Dado el título de esta serie, se supone que los mencionados criminales del cartel de Cali deberían soportar el peso de la historia. No es exactamente así, porque el planteamiento es, de entrada, anticlimático. Si antes vimos la ascensión y caída de Pablo Escobar, ahora nos cuentan cómo los de Cali pretenden volverse legales a través de un pacto con el Gobierno. Esto quiere decir que el objetivo de los policías no será acabar con las actividades de unos criminales, sino evitar que se vayan de rositas unos traficantes que ya habían decidido entregarse. No es precisamente emocionante. El líder del cartel, Gilberto Rodríguez Orejuela (Damián Alcázar), es presentado en el marketing de la serie como el sucesor de Escobar, pero enseguida le veremos caer preso. De hecho, su detención es el primer giro del argumento. No sabremos demasiado del personaje hasta el inicio del cuarto episodio, cuando una voz en off -cómo no- resuma sus vicios -está casado con tres mujeres- y su forma de ser, con un montaje rápido. Narcos evita el esfuerzo de fabricar un personaje a la altura de Pablo Escobar -que encima no era tanta- y prefiere repartir juego entre varios antagonistas. Hay que hablar sobre todo de Miguel Rodríguez (Francisco Denis), que poco a poco se hará con el mando del cartel y tratará de imponer una forma más expeditiva y violenta de afrontar los "negocios". Pero el personaje, de entrada interesante, acaba siendo desaprovechado. Un ejemplo perfecto de esto es la subtrama que protagoniza María Salazar (Andrea Londo), la mujer de un narco caído en desgracia, que comienza una relación con Miguel. Pero esto no se desarrolla apenas, aporta poco y se cierra en falso. Algo parecido ocurre con otras tramas que se plantean, que se prometen interesantes, pero luego se quedan en nada: los negocios del cartel en Nueva York, dirigidos por Chepe Santacruz -interpretado de forma grotesca por Pepe Rapazote-; la aventura mexicana -y la homosexualidad- de Pacho Herrera -excelente Alberto Ammann-; la odisea de Christina Jurado (Kerry Bisé), mujer del hombre de paja Franklin Jurado -Miguel Ángel Silvestre, que apenas dice un par de frases- que solo sirve para frustrar a Peña (y al espectador). Otro personaje perdido es el contable Guillermo Pallomari, al que da vida Javier Cámara, y que parecía tener un mayor potencial.

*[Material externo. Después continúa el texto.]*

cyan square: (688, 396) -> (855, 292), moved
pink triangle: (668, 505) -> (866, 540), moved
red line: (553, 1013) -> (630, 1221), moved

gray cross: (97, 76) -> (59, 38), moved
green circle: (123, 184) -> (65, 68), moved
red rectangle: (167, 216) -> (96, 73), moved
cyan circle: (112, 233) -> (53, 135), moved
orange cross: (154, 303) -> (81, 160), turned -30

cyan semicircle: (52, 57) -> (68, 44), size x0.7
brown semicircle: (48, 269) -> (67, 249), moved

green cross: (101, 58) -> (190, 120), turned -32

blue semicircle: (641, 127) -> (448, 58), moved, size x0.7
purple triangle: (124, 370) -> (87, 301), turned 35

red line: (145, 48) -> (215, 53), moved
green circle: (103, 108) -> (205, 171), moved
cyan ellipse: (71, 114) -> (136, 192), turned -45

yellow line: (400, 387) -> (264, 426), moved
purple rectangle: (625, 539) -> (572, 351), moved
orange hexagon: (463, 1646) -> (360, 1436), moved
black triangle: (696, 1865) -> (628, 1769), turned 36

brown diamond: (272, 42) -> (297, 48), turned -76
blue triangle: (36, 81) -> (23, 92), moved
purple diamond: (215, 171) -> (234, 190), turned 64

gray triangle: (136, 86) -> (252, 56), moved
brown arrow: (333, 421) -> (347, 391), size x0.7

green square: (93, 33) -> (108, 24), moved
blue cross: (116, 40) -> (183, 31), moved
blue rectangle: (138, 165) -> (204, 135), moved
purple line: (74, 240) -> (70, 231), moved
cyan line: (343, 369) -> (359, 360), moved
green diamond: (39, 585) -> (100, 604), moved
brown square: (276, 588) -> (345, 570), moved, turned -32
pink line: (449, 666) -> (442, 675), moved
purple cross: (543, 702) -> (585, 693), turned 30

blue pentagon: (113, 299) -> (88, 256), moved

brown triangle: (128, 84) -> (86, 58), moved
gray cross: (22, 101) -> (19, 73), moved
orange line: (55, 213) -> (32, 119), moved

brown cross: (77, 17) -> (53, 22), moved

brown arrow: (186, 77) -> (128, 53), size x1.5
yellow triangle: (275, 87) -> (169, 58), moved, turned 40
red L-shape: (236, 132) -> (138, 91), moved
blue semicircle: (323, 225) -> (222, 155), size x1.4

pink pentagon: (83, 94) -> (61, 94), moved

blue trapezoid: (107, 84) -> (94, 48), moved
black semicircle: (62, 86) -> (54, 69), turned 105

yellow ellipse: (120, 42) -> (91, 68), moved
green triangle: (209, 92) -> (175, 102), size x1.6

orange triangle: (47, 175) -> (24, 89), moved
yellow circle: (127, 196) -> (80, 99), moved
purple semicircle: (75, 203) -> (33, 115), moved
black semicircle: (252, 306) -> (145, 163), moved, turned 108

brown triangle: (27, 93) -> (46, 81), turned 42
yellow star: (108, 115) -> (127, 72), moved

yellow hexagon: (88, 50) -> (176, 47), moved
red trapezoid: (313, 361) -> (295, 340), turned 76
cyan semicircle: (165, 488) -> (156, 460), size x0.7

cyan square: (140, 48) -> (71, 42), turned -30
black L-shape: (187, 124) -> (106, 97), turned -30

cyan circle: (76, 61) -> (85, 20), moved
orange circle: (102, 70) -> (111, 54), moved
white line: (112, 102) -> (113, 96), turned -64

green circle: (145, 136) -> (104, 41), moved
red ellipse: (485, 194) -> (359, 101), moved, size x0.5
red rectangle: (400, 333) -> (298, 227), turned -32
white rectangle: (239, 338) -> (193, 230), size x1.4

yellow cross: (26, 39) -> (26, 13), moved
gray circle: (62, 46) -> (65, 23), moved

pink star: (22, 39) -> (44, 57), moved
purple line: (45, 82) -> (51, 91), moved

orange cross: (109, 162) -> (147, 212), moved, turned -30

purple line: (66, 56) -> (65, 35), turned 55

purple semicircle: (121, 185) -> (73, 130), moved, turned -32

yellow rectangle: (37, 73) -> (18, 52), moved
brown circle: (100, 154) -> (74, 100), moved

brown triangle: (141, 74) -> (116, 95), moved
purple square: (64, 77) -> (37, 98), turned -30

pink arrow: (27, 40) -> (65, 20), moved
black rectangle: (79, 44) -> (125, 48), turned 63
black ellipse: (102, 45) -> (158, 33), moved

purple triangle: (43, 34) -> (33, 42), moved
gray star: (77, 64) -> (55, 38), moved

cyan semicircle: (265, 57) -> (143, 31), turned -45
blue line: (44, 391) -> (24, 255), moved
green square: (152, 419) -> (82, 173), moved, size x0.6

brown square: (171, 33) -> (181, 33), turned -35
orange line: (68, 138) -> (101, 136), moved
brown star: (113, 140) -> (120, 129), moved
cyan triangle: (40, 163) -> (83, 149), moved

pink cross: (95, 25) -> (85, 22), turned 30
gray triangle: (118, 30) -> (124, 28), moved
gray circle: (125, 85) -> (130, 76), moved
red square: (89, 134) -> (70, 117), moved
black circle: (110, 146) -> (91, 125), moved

El verdadero protagonista del relato, es, entonces, Jorge Salcedo (Matías Varela), encargado de la seguridad del cartel de Cali, que quiere dejar la organización criminal para dedicarse a su familia. Obviamente, los mafiosos no se lo permiten, en una historia poco original pero que acaba siendo la más desarrollada e interesante. Salcedo es el personaje con el que tenemos más posibilidades de identificarnos y está convincentemente interpretado por Varela, aunque le falta carisma, presencia y su acento hablando español es, una vez más, raro. Finalmente, el gran defecto de esta tercera temporada de Narcos es sobre todo que su historia principal acaba resultando reiterativa. Los esfuerzos de los agentes para cazar a los capos, cómo estos se ocultan en sus mansiones y el obstáculo que supone una policía colombiana corrupta, todo esto se repite al menos en tres ocasiones. También se estira la tensión de que Salcedo sea descubierto como el chivato de la DEA: la escena en la que se resuelve este asunto es, además, muy poco satisfactoria. El guión desprecia otras tramas, como la guerra contra el cartel del valle del norte, que podría haberle dado algo de vidilla a la historia. Es verdad que hay buenos momentos, como ese tercer episodio que, apoyándose en la voz en off -muleta narrativa habitual- con datos reales y un lenguaje pedagógico, nos introduce en el modus operandi de los criminales y en los entresijos de la burocracia de la guerra contra la droga estadounidense. Pero no es suficiente. Con la amplia oferta actual de series de calidad, Narcos no puede ser más que un divertimento menor.